2. He had made several valentines for his secret valentine, and his secret valentine wasn’t at school on Valentine’s Day.
3. He did not himself receive any valentines from a secret valentine (which very well could have been because so many kids have been sick).
4. His teacher was sick, and there was a sub.
5. I forget to include the sweetheart tart candies I’ve been putting in his lunch for several weeks.
6. A friend brought cookies. Jonah loves cookies, but he hated these and “had to throw them in the trash!” Huge letdown.
7. His substitute teacher told him he needed to “fix” his self-portrait “a little” (wish I could have been there to hear what she actually said). This frustrated him, and he threw the portrait in the recycling bin to begin a new one. Thankfully, he retrieved said portrait from the bin and brought it home anyway. And yes, I love it.
Follow all that up with me giving his lollipop away, and his behavior makes infinitely more sense. When I know that a day is going to hold many uncertainties (like exactly when we are going to go sledding or if the girls across the street are going to be able to play), I can help prepare J. We talk about Superflex, a made up superhero in a social skills curriculum he participated in a few summers ago. Superflex takes on the Band of Unthinkables, helping to come up with flexible solutions, and in turn, helping change the way our thoughts control us. Unthinkables include Rock Brain (gets stuck in the way he thinks things are supposed to be), Glass Man (prone to shattering meltdowns and reactions) and Space Invader (makes you invade other people’s personal space). These guys make sense to J, and when he knows a change is coming, he’s much better at adapting (or at least not melting down).

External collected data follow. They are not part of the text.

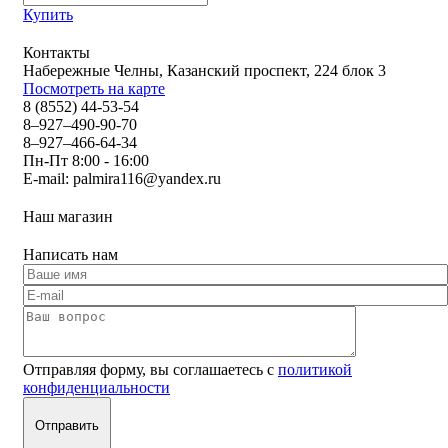
Купить
Контакты
Набережные Челны, Казанский проспект, 224 блок 3
Посмотреть на карте
8 (8552) 44-53-54
8–927–490-90-70
8–927–466-64-34
Пн-Пт 8:00 - 16:00
E-mail:
palmira116@yandex.ru
Наш магазин
Написать нам
Отправляя форму, вы соглашаетесь с
политикой
конфиденциальности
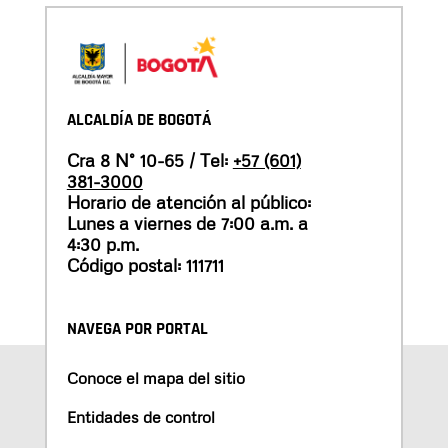
ALCALDÍA DE BOGOTÁ
Cra 8 N° 10-65 / Tel:
+57 (601)
381-3000
Horario de atención al público:
Lunes a viernes de 7:00 a.m. a
4:30 p.m.
Código postal: 111711
NAVEGA POR PORTAL
Conoce el mapa del sitio
Entidades de control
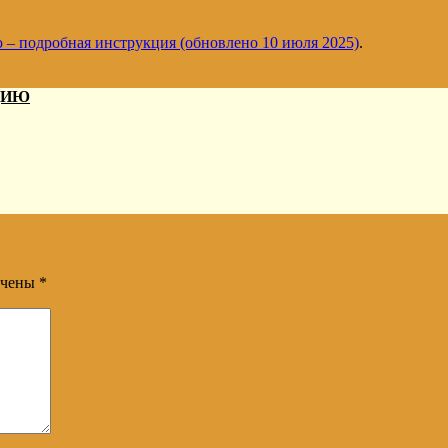
 – подробная инструкция (обновлено 10 июля 2025)
.
ДИЮ
ечены
*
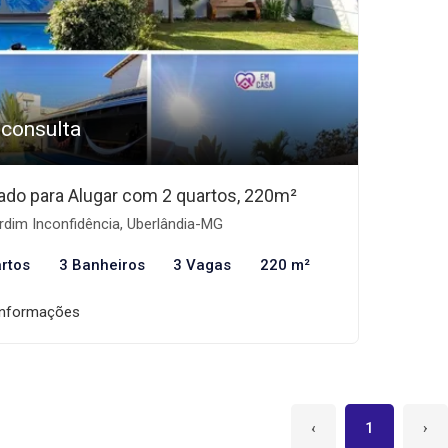
 consulta
ado para Alugar com 2 quartos, 220m²
dim Inconfidência, Uberlândia-MG
rtos
3 Banheiros
3 Vagas
220 m²
informações
‹
1
›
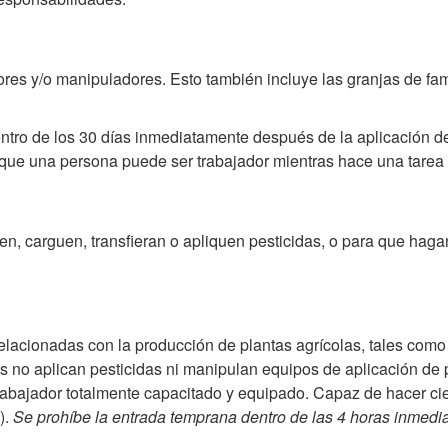
ores y/o manipuladores. Esto también incluye las granjas de fa
tro de los 30 días inmediatamente después de la aplicación de 
que una persona puede ser trabajador mientras hace una tarea 
, carguen, transfieran o apliquen pesticidas, o para que hagan
relacionadas con la producción de plantas agrícolas, tales como 
res no aplican pesticidas ni manipulan equipos de aplicación de 
abajador totalmente capacitado y equipado. Capaz de hacer cier
).
Se prohíbe la entrada temprana dentro de las 4 horas inmedi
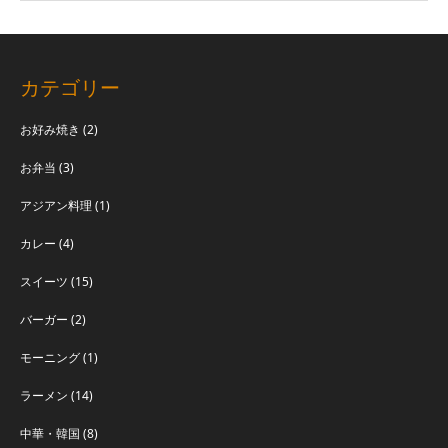
カテゴリー
お好み焼き
(2)
お弁当
(3)
アジアン料理
(1)
カレー
(4)
スイーツ
(15)
バーガー
(2)
モーニング
(1)
ラーメン
(14)
中華・韓国
(8)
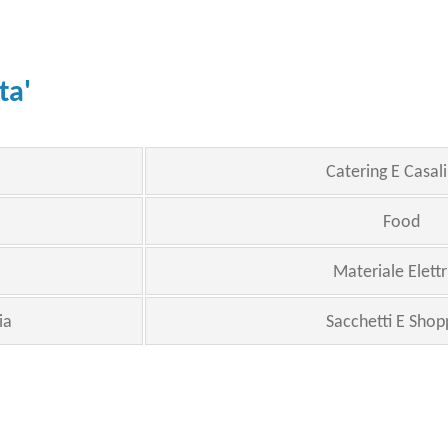
ta'
Catering E Casali
Food
Materiale Elettr
ia
Sacchetti E Shop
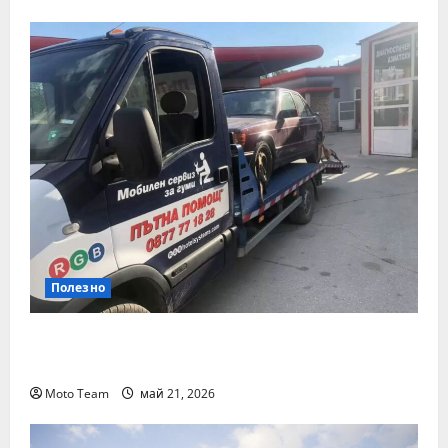
Полезно
Денонощна пътна помощ в Пловдив за
всяка аварийна ситуация
Moto Team
май 21, 2026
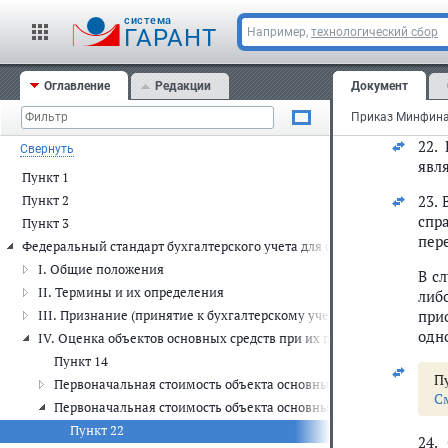
при
cистема
руб
ГАРАНТ
Например,
технологический сбор
Оглавление
Редакции
Документ
22.
Свернуть
явл
Пункт 1
23.
Пункт 2
спр
Пункт 3
пер
Федеральный стандарт бухгалтерского учета для организаций госуда
I. Общие положения
В с
II. Термины и их определения
либ
при
III. Признание (принятие к бухгалтерскому учету) объектов основ
одн
IV. Оценка объектов основных средств при их признании (приняти
Пункт 14
Пу
Первоначальная стоимость объекта основных средств, приобре
С
Первоначальная стоимость объекта основных средств, приобре
Пункт 22
24.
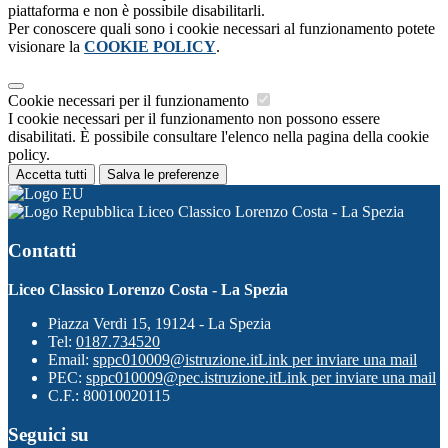
piattaforma e non è possibile disabilitarli.
Per conoscere quali sono i cookie necessari al funzionamento potete
visionare la
COOKIE POLICY
.
Cookie necessari per il funzionamento
I cookie necessari per il funzionamento non possono essere
disabilitati. È possibile consultare l'elenco nella pagina della cookie
policy.
Accetta tutti
Salva le preferenze
Liceo Classico Lorenzo Costa - La Spezia
Contatti
Liceo Classico Lorenzo Costa - La Spezia
Piazza Verdi 15, 19124 - La Spezia
Tel:
0187.734520
Email:
sppc010009@istruzione.it
Link per inviare una mail
PEC:
sppc010009@pec.istruzione.it
Link per inviare una mail
C.F.: 80010020115
Seguici su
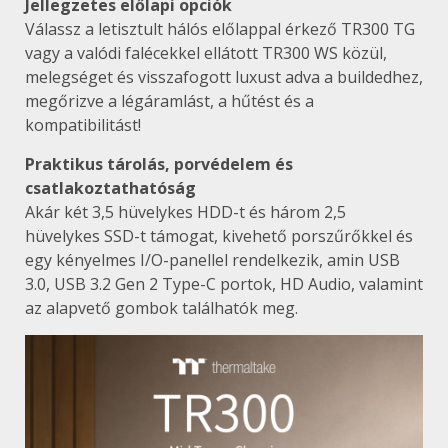
Jellegzetes előlapi opciók
Válassz a letisztult hálós előlappal érkező TR300 TG
vagy a valódi falécekkel ellátott TR300 WS közül,
melegséget és visszafogott luxust adva a buildedhez,
megőrizve a légáramlást, a hűtést és a
kompatibilitást!
Praktikus tárolás, porvédelem és
csatlakoztathatóság
Akár két 3,5 hüvelykes HDD-t és három 2,5
hüvelykes SSD-t támogat, kivehető porszűrőkkel és
egy kényelmes I/O-panellel rendelkezik, amin USB
3.0, USB 3.2 Gen 2 Type-C portok, HD Audio, valamint
az alapvető gombok találhatók meg.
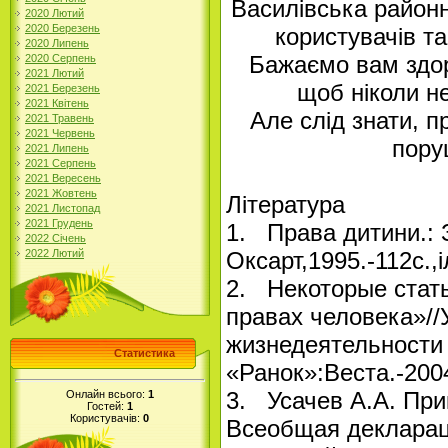
Василівська районна
2020 Лютий
2020 Березень
користувачів та
2020 Липень
Бажаємо вам здоро
2020 Серпень
2021 Лютий
щоб ніколи н
2021 Березень
2021 Квітень
Але слід знати, п
2021 Травень
2021 Червень
пору
2021 Липень
2021 Серпень
2021 Вересень
2021 Жовтень
Література
2021 Листопад
2021 Грудень
1. Права дитини.: З
2022 Січень
2022 Лютий
Оксарт,1995.-112с.,і
2. Некоторые стат
правах человека»//
жизнедеятельности 
Статистика
«Ранок»:Веста.-2004
3. Усачев А.А. При
Онлайн всього:
1
Гостей:
1
Користувачів:
0
Всеобщая декларац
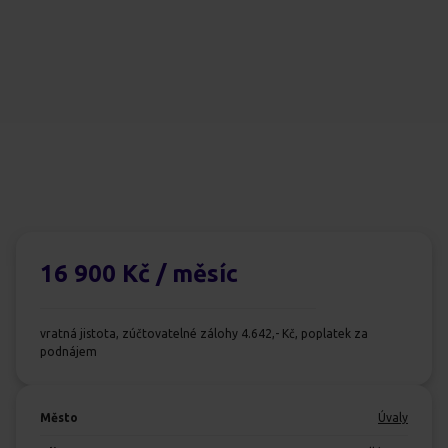
16 900 Kč
/ měsíc
vratná jistota, zúčtovatelné zálohy 4.642,- Kč, poplatek za
podnájem
Město
Úvaly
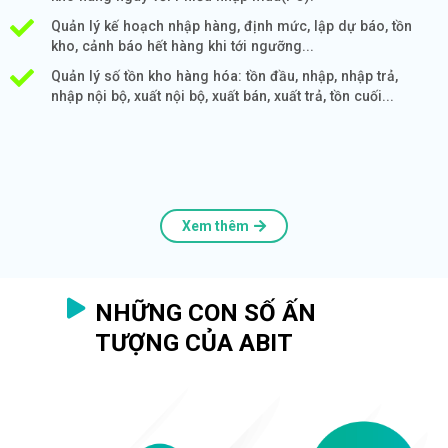
Quản lý kế hoạch nhập hàng, định mức, lập dự báo, tồn
kho, cảnh báo hết hàng khi tới ngưỡng...
Quản lý số tồn kho hàng hóa: tồn đầu, nhập, nhập trả,
nhập nội bộ, xuất nội bộ, xuất bán, xuất trả, tồn cuối...
Xem thêm
NHỮNG CON SỐ ẤN
TƯỢNG CỦA ABIT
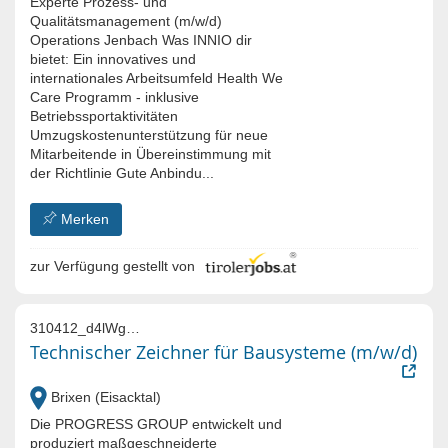
Experte Prozess- und
Qualitätsmanagement (m/w/d)
Operations Jenbach Was INNIO dir
bietet: Ein innovatives und
internationales Arbeitsumfeld Health We
Care Programm - inklusive
Betriebssportaktivitäten
Umzugskostenunterstützung für neue
Mitarbeitende in Übereinstimmung mit
der Richtlinie Gute Anbindu...
Merken
zur Verfügung gestellt von
310412_d4lWgMmM_gXmapXeW_7diWuVWJDDunfJAv-6
Technischer Zeichner für Bausysteme (m/w/d)
Brixen (Eisacktal)
Die PROGRESS GROUP entwickelt und
produziert maßgeschneiderte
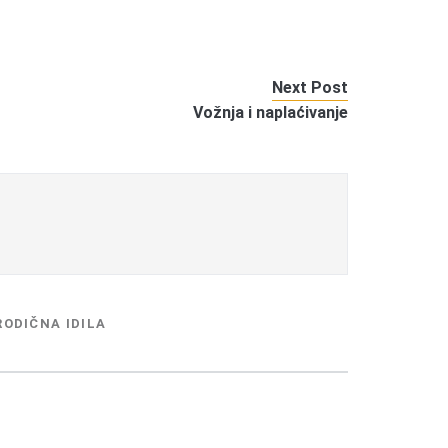
Next Post
Vožnja i naplaćivanje
ODIČNA IDILA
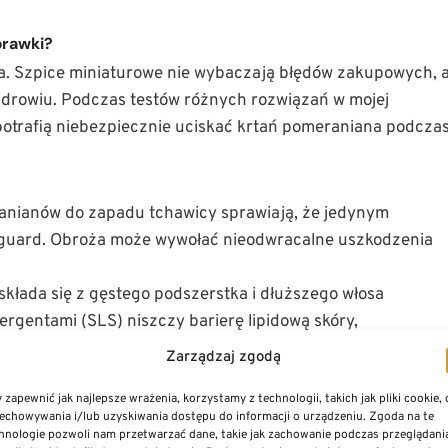
prawki?
sa. Szpice miniaturowe nie wybaczają błędów zakupowych, 
zdrowiu. Podczas testów różnych rozwiązań w mojej
 potrafią niebezpiecznie uciskać krtań pomeraniana podcza
nianów do zapadu tchawicy sprawiają, że jedynym
guard. Obroża może wywołać nieodwracalne uszkodzenia
składa się z gęstego podszerstka i dłuższego włosa
gentami (SLS) niszczy barierę lipidową skóry,
jnych przypadkach do problemów dermatologicznych.
Zarządzaj zgodą
dpowiadać mikroskopijnym szczękom psa. Wybieraj
 zapewnić jak najlepsze wrażenia, korzystamy z technologii, takich jak pliki cookie,
ku (rozmiar XS/S), eliminujące ryzyko odgryzienia
echowywania i/lub uzyskiwania dostępu do informacji o urządzeniu. Zgoda na te
hnologie pozwoli nam przetwarzać dane, takie jak zachowanie podczas przeglądani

I’ve spent a good portion of my adult life trying to learn to welcome interruptions to my self-imposed schedules. Sheer willpower isn’t very effective. The only thing that’s made a dent is daily bombardment. Having two young, rather demanding, children perpetually wanting me to see something or do something (“I can’t pull my pants up!” “Need a huggers!” “More juice!” “Need a kweenex!”) has beat a certain flexibility into me (with the help of low dose SSRIs).
Jonah’s struggles are more intense than mine. I think about the people who will love him in his future. I pray they will be patient enough to get to the soul of his reactions. What seems like a destructive measure of self-involvement is really a disability, one that he’s been living from his beginning. It’s a downside and the inverse of a dozen upsides. What I can do is help him into that awareness. The work will be his own.